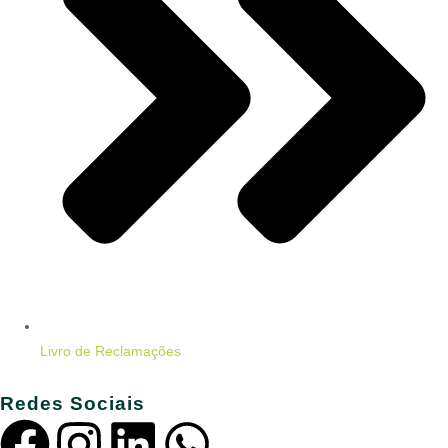
Livro de Reclamações
Redes Sociais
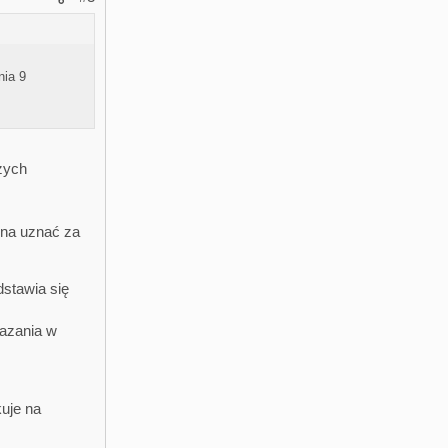
nia 9
zych
żna uznać za
dstawia się
kazania w
uje na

:::

PROMPT | Everything in the entries except the pictures should be returned exactly as given.

RESULT FOR THIS TASK |
Livro de Reclamações
Redes Sociais
nia 9
zych
żna uznać za
dstawia się
kazania w
uje na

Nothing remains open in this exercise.